JAYESH: First and foremost, would be the quality of stocks and the quality of businesses which are the part of the portfolio. Our large research team and our large fundamental bottom up approach to investing allows us to demystify corporate balance sheets and identify the right candidates which can generate wealth over the long term and that is what is essential for a good small and mid-cap scheme to deliver in terms of good quality companies that can generate wealth over long term. The second key matrix is the risk management, again as I suggested before the segment has large number of stocks but the real investment universe is very small, within the investable universe as well, it is very important to ensure that a portfolio is well diversified into sectors and segments so there is avoidance of over reliance on few sectors or few stocks, or in a way to avoid company specific risk as far as possible and this can be done by large number of risk management measures which we at the mutual fund house are implementing on a very regular basis to ensure that the risk in the portfolio is very well maintained and is consistent with or lower than the benchmark risk and this is again a very important point that a mutual fund should bring to the table in particular, for small and mid-cap stocks. The third and a critical point that the investor should examine is, the tenure and the experience that the fund house has in managing the money in this space, clearly a long term track record in this area is critical as the returns are generated long over a long period of time for investors and this place typically the long term means five to seven years or five to ten years at least. The fund house’s experience and the ability to generate risk adjusted superior alpha over long period of time and demonstrated capabilities in this space becomes a critical-criteria for investors in choosing fund in this category.
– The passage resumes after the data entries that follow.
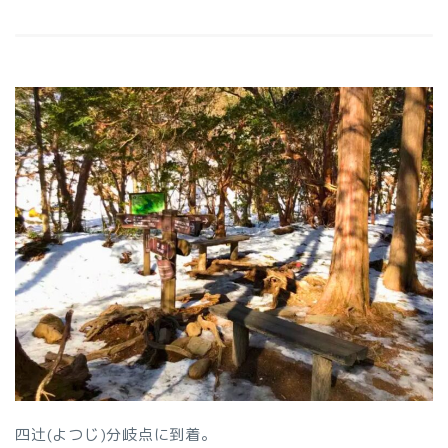
四辻(よつじ)分岐点に到着。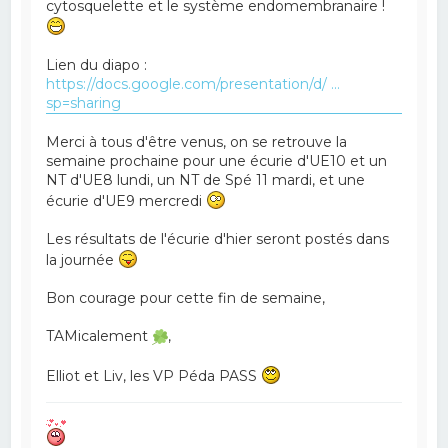
cytosquelette et le système endomembranaire !
Lien du diapo :
https://docs.google.com/presentation/d/ ...
sp=sharing
Merci à tous d'être venus, on se retrouve la
semaine prochaine pour une écurie d'UE10 et un
NT d'UE8 lundi, un NT de Spé 11 mardi, et une
écurie d'UE9 mercredi
Les résultats de l'écurie d'hier seront postés dans
la journée
Bon courage pour cette fin de semaine,
TAMicalement
,
Elliot et Liv, les VP Péda PASS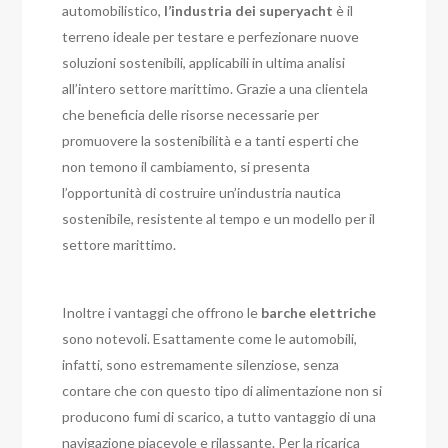
automobilistico,
l’industria dei
superyacht
è il
terreno ideale per testare e perfezionare nuove
soluzioni sostenibili, applicabili in ultima analisi
all’intero settore marittimo. Grazie a una clientela
che beneficia delle risorse necessarie per
promuovere la sostenibilità e a tanti esperti che
non temono il cambiamento, si presenta
l’opportunità di costruire un’industria nautica
sostenibile, resistente al tempo e un modello per il
settore marittimo.
Inoltre i vantaggi che offrono le
barche elettriche
sono notevoli. Esattamente come le automobili,
infatti, sono estremamente silenziose, senza
contare che con questo tipo di alimentazione non si
producono fumi di scarico, a tutto vantaggio di una
navigazione piacevole e rilassante. Per la ricarica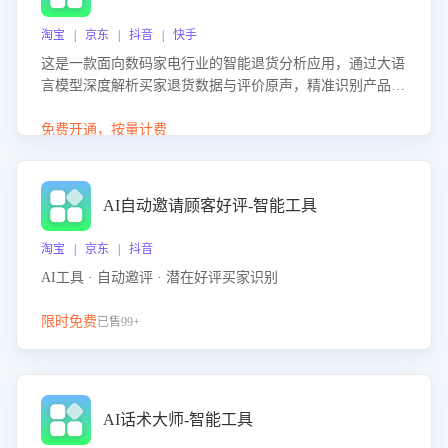
淘宝 | 京东 | 抖音 | 快手
这是一款面向数码家电行业的智能退货分析应用，通过大语
言模型深度解析买家退货数据与评价原声，精准识别产品质
量、描述不符、物流破损等核心退货原因，并输出可落地的
改进建议，通过挖掘用户痛点驱动产品迭代，从根本上降低
免费开通，按量计费
退货率，进而降低因技术差异或服务疏漏导致的退款率。
AI自动邀请顾客好评-智能工具
淘宝 | 京东 | 抖音
AI工具 · 自动邀评 · 潜在好评买家识别
限时免费
已售99+
AI话术大师-智能工具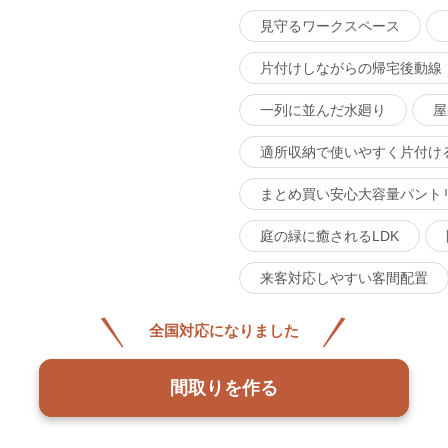
見守るワークスペース
片付けしながらの帰宅後動線
一列に並んだ水廻り
屋
適所収納で使いやすく片付け
まとめ買い安心大容量パント
庭の緑に癒されるLDK
来客対応しやすい客間配置
全国対応になりました
間取りを作る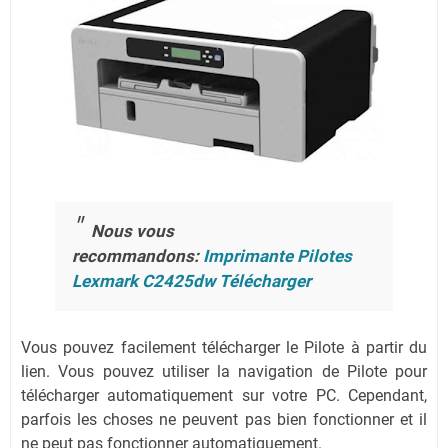
Nous vous
recommandons:
Imprimante Pilotes
Lexmark C2425dw Télécharger
Vous pouvez facilement télécharger le Pilote à partir du
lien.
Vous pouvez utiliser la navigation de Pilote pour
télécharger automatiquement sur votre PC.
Cependant,
parfois les choses ne peuvent pas bien fonctionner et il
ne peut pas fonctionner automatiquement.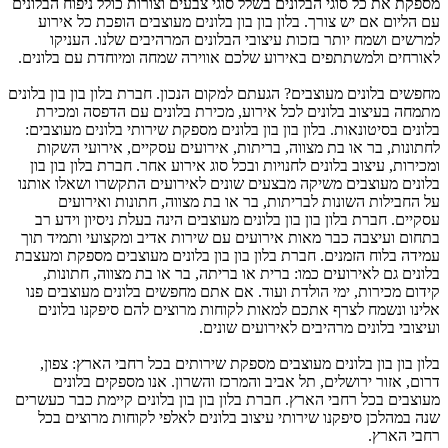
מספקת את כל סוגי הבלונים בשלל סוגי צבעים וצורות כולל ניפוח הבלונים
עם הליום אם יש צורך. בלון בון בון בלונים מעוצבים הופכת כל אירוע
למרשים ושמח יותר בזכות עיצובי הבלונים המרהיבים שלנו. העניקו
לאורחים ולמשתתפים באירוע שלכם אווירה שמחה ומיוחדת עם בלונים.
מחפשים בלונים מעוצבים? הגעתם למקום הנכון. חברת בלון בון בון בלונים
מתמחה בעיצוב בלונים לכל אירוע, מכירת בלונים עם הדפסה ומכירת
בלונים בסיטונאות. בלון בון בון בלונים מספקת שירותי בלונים מעוצבים:
לחתונות, בר או בת מצווה, בריתות, אירועים עסקיים, אירועי השקות
ומכירות, עיצוב בלונים לחנויות ובכל סוג אירוע אחר. חברת בלון בון בון
בלונים מעוצבים משיקה מבצעים שונים לאירועים התקשרו ושאלו אותנו
על החבילות השונות לבריתות, בר או בת מצווה, חתונות ואירועים
עסקיים. חברת בלון בון בון בלונים מעוצבים הינה בעלת ניסיון וידע רב
בתחום ועיצבה כבר מאות אירועים עם שירות אדיב ומקצועי ותמיד תוך
עמידה בלוח הזמנים. חברת בלון בון בון בלונים מעוצבים מספקת ומעצבת
בלונים גם לאירועים כמו: ברית או בריתה, בר או בת מצווה, חתונות,
קידום מכירות, ימי הולדת ועוד. אם אתם מחפשים בלונים מעוצבים פנו
אלינו ונשמח לצרף אתכם למאות לקוחות מרוצים להם סיפקנו בלונים
ועיצובי בלונים מרהיבים לאירועים שונים.
בלון בון בון בלונים מעוצבים מספקת שירותים בכל רחבי הארץ: צפון,
דרום, אזור ירושלים, תל אביב והמרכז והשרון. אנו מספקים בלונים
מעוצבים בכל רחבי הארץ. חברת בלון בון בון בלונים קיימת כבר כעשרים
שנה במהלכן סיפקנו שירותי עיצוב בלונים לאלפי לקוחות מרוצים בכל
רחבי הארץ.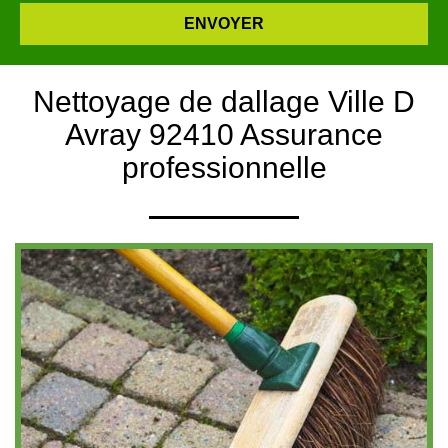
Nettoyage de dallage Ville D
Avray 92410 Assurance
professionnelle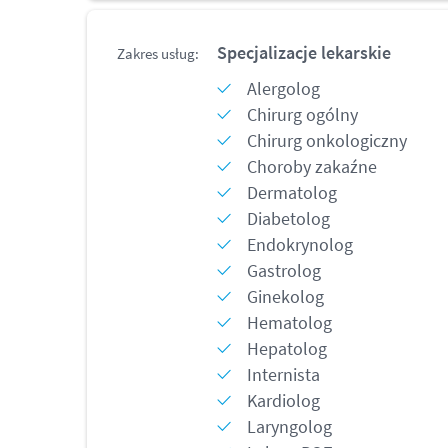
Specjalizacje lekarskie
Zakres usług:
Alergolog
Chirurg ogólny
Chirurg onkologiczny
Choroby zakaźne
Dermatolog
Diabetolog
Endokrynolog
Gastrolog
Ginekolog
Hematolog
Hepatolog
Internista
Kardiolog
Laryngolog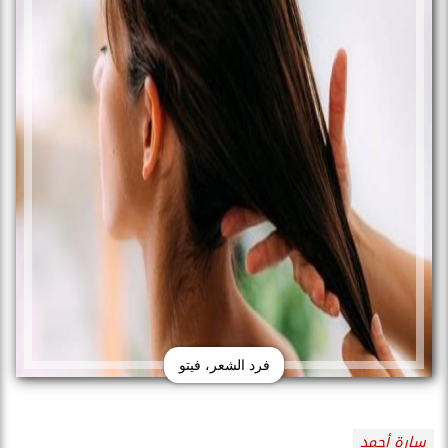
فرد الشعر، فيتو
سارة أحمد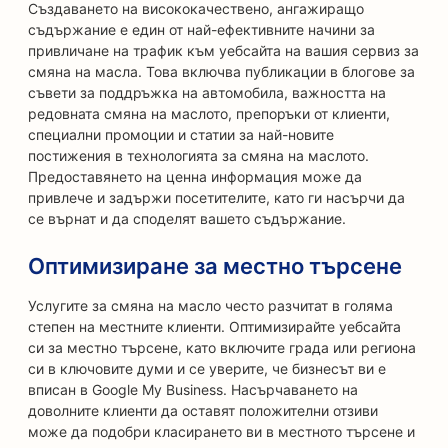
Създаването на висококачествено, ангажиращо
съдържание е един от най-ефективните начини за
привличане на трафик към уебсайта на вашия сервиз за
смяна на масла. Това включва публикации в блогове за
съвети за поддръжка на автомобила, важността на
редовната смяна на маслото, препоръки от клиенти,
специални промоции и статии за най-новите
постижения в технологията за смяна на маслото.
Предоставянето на ценна информация може да
привлече и задържи посетителите, като ги насърчи да
се върнат и да споделят вашето съдържание.
Оптимизиране за местно търсене
Услугите за смяна на масло често разчитат в голяма
степен на местните клиенти. Оптимизирайте уебсайта
си за местно търсене, като включите града или региона
си в ключовите думи и се уверите, че бизнесът ви е
вписан в Google My Business. Насърчаването на
доволните клиенти да оставят положителни отзиви
може да подобри класирането ви в местното търсене и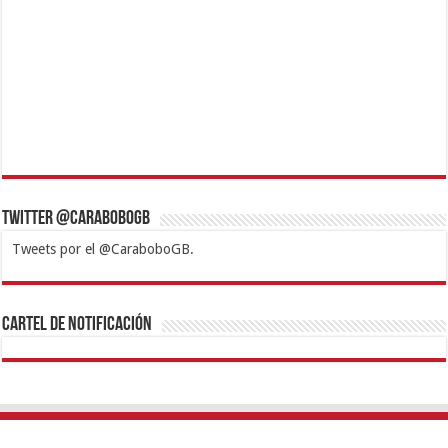
Twitter @CaraboboGB
Tweets por el @CaraboboGB.
1xbet
https://mvbcasino.com/
Betturkey
Betist
Kralbet
Supertotobet
Tipobet
Matadorbet
Mariobet
Cartel de Notificación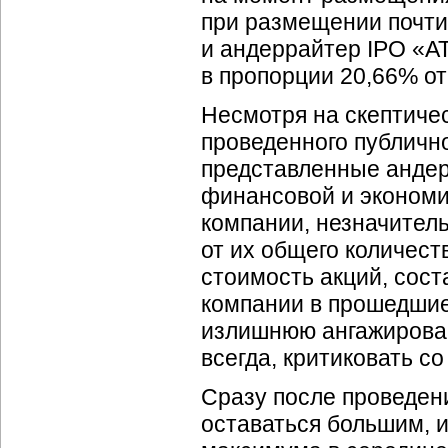
при размещении почти
и андеррайтер IPO «А
в пропорции 20,66% от
Несмотря на скептичес
проведенного публичн
представленные андер
финансовой и эконом
компании, незначител
от их общего количест
стоимость акций, сост
компании в прошедши
излишнюю ангажирован
всегда, критиковать с
Сразу после проведен
оставаться большим, и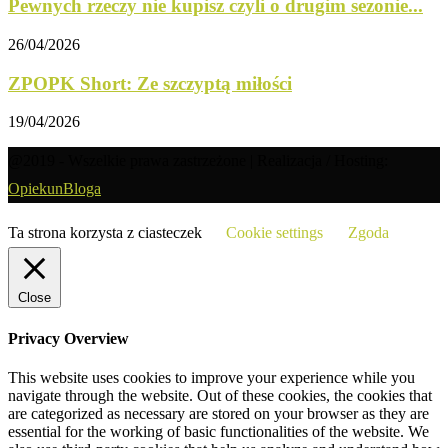
Pewnych rzeczy nie kupisz czyli o drugim sezonie...
26/04/2026
ZPOPK Short: Ze szczyptą miłości
19/04/2026
@2019 - Wszelkie prawa zastrzeżone | Realizacja / Hosting:
OpiekunBloga
Ta strona korzysta z ciasteczek
Cookie settings
Zgoda
Close
Privacy Overview
This website uses cookies to improve your experience while you
navigate through the website. Out of these cookies, the cookies that
are categorized as necessary are stored on your browser as they are
essential for the working of basic functionalities of the website. We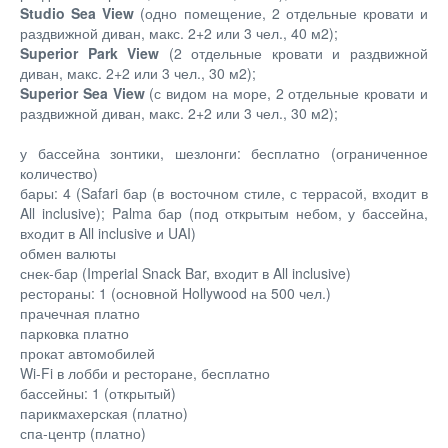
Studio Sea View
(одно помещение, 2 отдельные кровати и
раздвижной диван, макс. 2+2 или 3 чел., 40 м2);
Superior Park View
(2 отдельные кровати и раздвижной
диван, макс. 2+2 или 3 чел., 30 м2);
Superior Sea View
(с видом на море, 2 отдельные кровати и
раздвижной диван, макс. 2+2 или 3 чел., 30 м2);
у бассейна зонтики, шезлонги: бесплатно (ограниченное
количество)
бары: 4 (Safari бар (в восточном стиле, с террасой, входит в
All inclusive); Palma бар (под открытым небом, у бассейна,
входит в All inclusive и UAI)
обмен валюты
снек-бар (Imperial Snack Bar, входит в All inclusive)
рестораны: 1 (основной Hollywood на 500 чел.)
прачечная платно
парковка платно
прокат автомобилей
Wi-Fi в лобби и ресторане, бесплатно
бассейны: 1 (открытый)
парикмахерская (платно)
спа-центр (платно)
ANUPAM: Folks, I hope you got that right. First point, quality of business and quality of promotors. Second point, risk management. Third point, liquidity and lookout for all these three when you are choosing your good, small and mid-cap fund to invest in and with that, it’s a wrap.
For more such interesting know how’s continue listening to our podcast MF 101 or simply follow the blog page of Aditya Birla Sunlife Mutual Fund, Bloomberg Quint, IVM podcast or wherever you get your podcast from, if you have any queries or some specific subject you want us to talk about, with regards to mutual fund investment, reach out to us on our Twitter handle @ABCABSLMF. Thank you for listening to this podcast.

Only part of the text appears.